** Opening Provided data block **
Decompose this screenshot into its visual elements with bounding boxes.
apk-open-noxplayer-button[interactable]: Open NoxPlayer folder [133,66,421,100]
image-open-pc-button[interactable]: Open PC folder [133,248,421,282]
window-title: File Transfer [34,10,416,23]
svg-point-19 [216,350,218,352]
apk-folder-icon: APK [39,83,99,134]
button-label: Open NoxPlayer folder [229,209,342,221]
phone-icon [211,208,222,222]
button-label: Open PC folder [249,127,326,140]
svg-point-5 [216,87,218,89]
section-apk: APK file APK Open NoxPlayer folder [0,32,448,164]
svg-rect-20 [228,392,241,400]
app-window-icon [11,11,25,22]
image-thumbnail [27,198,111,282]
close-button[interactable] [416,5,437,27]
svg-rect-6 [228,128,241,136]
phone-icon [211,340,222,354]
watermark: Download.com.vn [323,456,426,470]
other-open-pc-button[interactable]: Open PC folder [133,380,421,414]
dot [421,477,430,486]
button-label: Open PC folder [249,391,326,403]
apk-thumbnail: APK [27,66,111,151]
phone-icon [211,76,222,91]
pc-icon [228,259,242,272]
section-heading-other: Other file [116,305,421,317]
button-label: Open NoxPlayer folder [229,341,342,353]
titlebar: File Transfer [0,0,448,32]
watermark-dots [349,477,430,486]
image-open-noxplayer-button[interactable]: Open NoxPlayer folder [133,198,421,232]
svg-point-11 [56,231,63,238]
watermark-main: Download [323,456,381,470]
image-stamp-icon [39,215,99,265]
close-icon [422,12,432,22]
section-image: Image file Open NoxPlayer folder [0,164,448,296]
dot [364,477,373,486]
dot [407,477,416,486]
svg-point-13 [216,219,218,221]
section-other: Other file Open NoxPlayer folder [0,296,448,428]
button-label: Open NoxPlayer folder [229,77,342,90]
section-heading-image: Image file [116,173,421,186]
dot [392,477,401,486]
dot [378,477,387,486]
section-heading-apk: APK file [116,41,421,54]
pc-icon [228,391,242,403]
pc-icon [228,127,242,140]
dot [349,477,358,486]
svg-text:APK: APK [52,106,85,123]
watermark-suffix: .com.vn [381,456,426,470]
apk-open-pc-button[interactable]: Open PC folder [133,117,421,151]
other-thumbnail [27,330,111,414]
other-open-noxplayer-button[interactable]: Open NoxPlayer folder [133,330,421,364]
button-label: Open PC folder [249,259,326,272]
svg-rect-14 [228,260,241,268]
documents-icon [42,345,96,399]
** Closing Provided data block **
Your answer should consist of the lines above that hold the word "point", copied exactly.

svg-point-19 [216,350,218,352]
svg-point-5 [216,87,218,89]
svg-point-11 [56,231,63,238]
svg-point-13 [216,219,218,221]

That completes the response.